Platform adına basın metinin okuyan Ece Türközü, “Kadına yönelik şiddeti önleme yükümlülüğü olan devlet; kadınlara yönelttiği işkenceye varan özel savaş uygulamalarıyla, cezasızlık politikasıyla, erkek yargı mekanizmasıyla, İstanbul Sözleşmesi başta olmak üzere kadın kazanımlarını hedef alan hukuksuz uygulamalarıyla şiddetin faili durumunda ”dedi.
‘Trujillo diktatörlüğünün kadın düşmanı politikalarını aratmayan AKP-MHP iktidarı’

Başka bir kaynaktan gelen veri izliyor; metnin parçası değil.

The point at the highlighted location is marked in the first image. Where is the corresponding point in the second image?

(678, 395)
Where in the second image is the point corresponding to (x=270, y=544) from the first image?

25 Kasım’da “Erkek ve devlet şiddetine karşı itaat yok isyan var!” demek için sokağa çıkacaklarını duyuran Ece, “Dominik’te Mirabel Kardeşleri katleden Trujillo diktatörlüğünün kadın düşmanı politikalarını aratmayan AKP-MHP ittifakının, kadın mücadelesinin kazanımlarını hedef alan politikalarıyla gidiyoruz. Kadınlara yönelik saldırıların her geçen gün derinleştiği ve kadınların dünyanın dört bir yanında diktatörlere karşı örgütlendiği, direndiği, isyan ettiği bir süreci yaşıyoruz. Kadına yönelik şiddeti önleme yükümlülüğü olan devlet; kadınlara yönelttiği işkenceye varan özel savaş uygulamalarıyla, cezasızlık politikasıyla, erkek yargı mekanizmasıyla, İstanbul Sözleşmesi başta olmak üzere kadın kazanımlarını hedef alan hukuksuz uygulamalarıyla şiddetin faili durumunda. Kadın cinayetleri ve şüpheli kadın ölümleri her geçen gün artarken, bu ölümlere ilişkin etkin soruşturma yürütülmüyor, cinayetlerin üstü kapatılmaya çalışılıyor. Gülistan’ı, İpek Er’i, Nadira’yı, Ceren’i unutmuyoruz” ifadelerini kullandı.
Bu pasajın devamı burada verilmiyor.